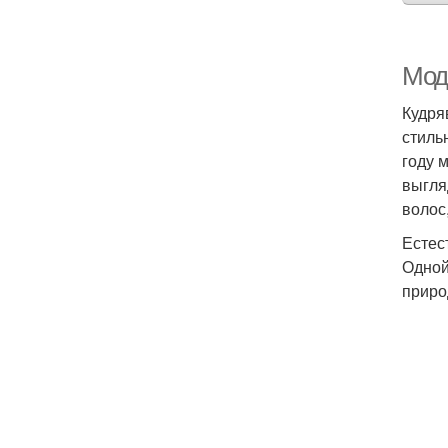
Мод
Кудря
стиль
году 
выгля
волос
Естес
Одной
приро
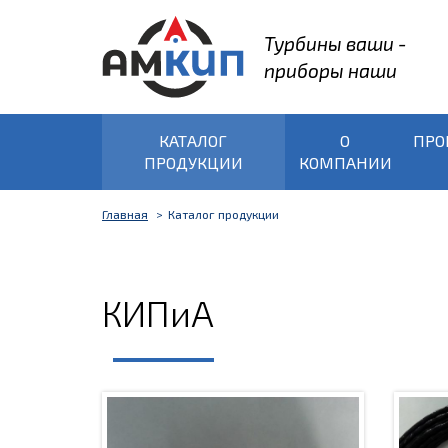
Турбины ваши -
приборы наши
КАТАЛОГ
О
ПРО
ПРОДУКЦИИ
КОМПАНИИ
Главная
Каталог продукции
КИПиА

***

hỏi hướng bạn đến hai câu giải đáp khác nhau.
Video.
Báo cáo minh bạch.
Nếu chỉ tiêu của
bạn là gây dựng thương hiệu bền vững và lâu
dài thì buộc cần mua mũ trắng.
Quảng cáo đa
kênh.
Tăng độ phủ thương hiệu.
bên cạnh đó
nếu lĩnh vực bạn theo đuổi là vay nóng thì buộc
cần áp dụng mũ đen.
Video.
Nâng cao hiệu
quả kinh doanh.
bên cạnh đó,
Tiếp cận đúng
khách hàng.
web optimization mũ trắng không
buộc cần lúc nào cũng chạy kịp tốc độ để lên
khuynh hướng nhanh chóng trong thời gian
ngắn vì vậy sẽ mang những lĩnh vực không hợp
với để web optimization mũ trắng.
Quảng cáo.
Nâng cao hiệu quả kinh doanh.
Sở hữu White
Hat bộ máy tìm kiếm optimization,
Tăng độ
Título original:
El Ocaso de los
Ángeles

***

What you will do:
Please return all lines in the material above that include the word "trắng".

Your response:
dài thì buộc cần mua mũ trắng.
web optimization mũ trắng không
với để web optimization mũ trắng.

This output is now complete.